## EXERCISE REQUIREMENTS
What you return should be only the lines in the entries below between the one holding "Womenpreneur." and the one holding "Sánchez also hom", ends included, with every picture left out.

## RECORDS SHOWN

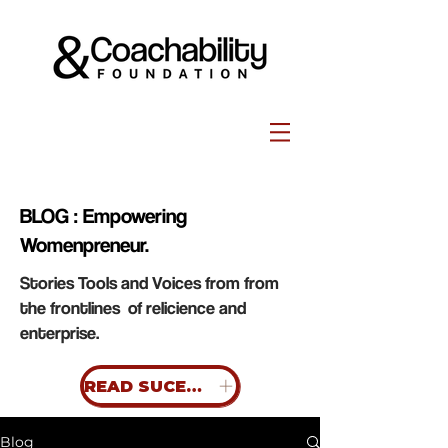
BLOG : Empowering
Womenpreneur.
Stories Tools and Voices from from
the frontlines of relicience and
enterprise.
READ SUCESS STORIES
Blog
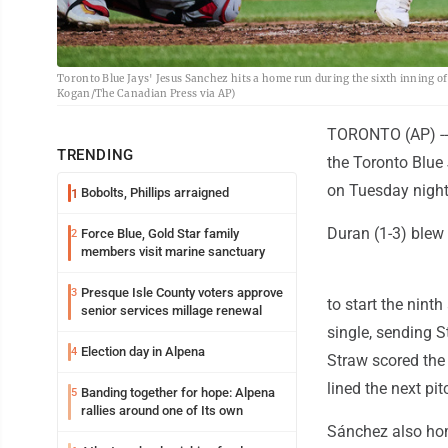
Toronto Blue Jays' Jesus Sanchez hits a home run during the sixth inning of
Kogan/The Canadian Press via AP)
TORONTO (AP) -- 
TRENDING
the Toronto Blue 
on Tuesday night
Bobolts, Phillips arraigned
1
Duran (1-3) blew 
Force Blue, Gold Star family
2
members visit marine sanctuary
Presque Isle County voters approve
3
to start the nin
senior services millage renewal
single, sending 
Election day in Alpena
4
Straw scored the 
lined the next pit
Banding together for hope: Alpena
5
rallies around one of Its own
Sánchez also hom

--

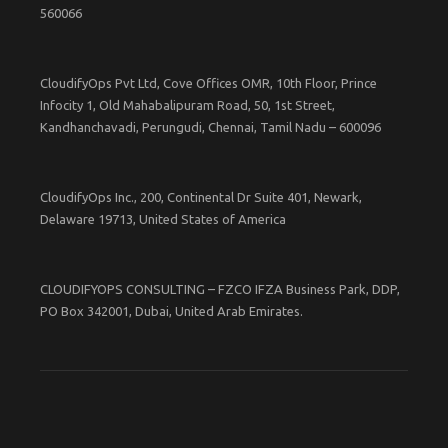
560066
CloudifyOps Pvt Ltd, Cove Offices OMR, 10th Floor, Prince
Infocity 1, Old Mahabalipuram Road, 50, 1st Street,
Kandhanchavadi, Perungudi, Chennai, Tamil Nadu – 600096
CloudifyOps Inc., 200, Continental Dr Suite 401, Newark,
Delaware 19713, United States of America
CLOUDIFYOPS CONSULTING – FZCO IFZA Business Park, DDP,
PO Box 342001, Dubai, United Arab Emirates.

## WRITTEN RESPONSE
Womenpreneur.
Stories Tools and Voices from from
the frontlines of relicience and
enterprise.
READ SUCESS STORIES
Blog
Toronto Blue Jays' Jesus Sanchez hits a home run during the sixth inning of
Kogan/The Canadian Press via AP)
TORONTO (AP) -- 
TRENDING
the Toronto Blue 
on Tuesday night
Bobolts, Phillips arraigned
1
Duran (1-3) blew 
Force Blue, Gold Star family
2
members visit marine sanctuary
Presque Isle County voters approve
3
to start the nin
senior services millage renewal
single, sending 
Election day in Alpena
4
Straw scored the 
lined the next pit
Banding together for hope: Alpena
5
rallies around one of Its own
Sánchez also hom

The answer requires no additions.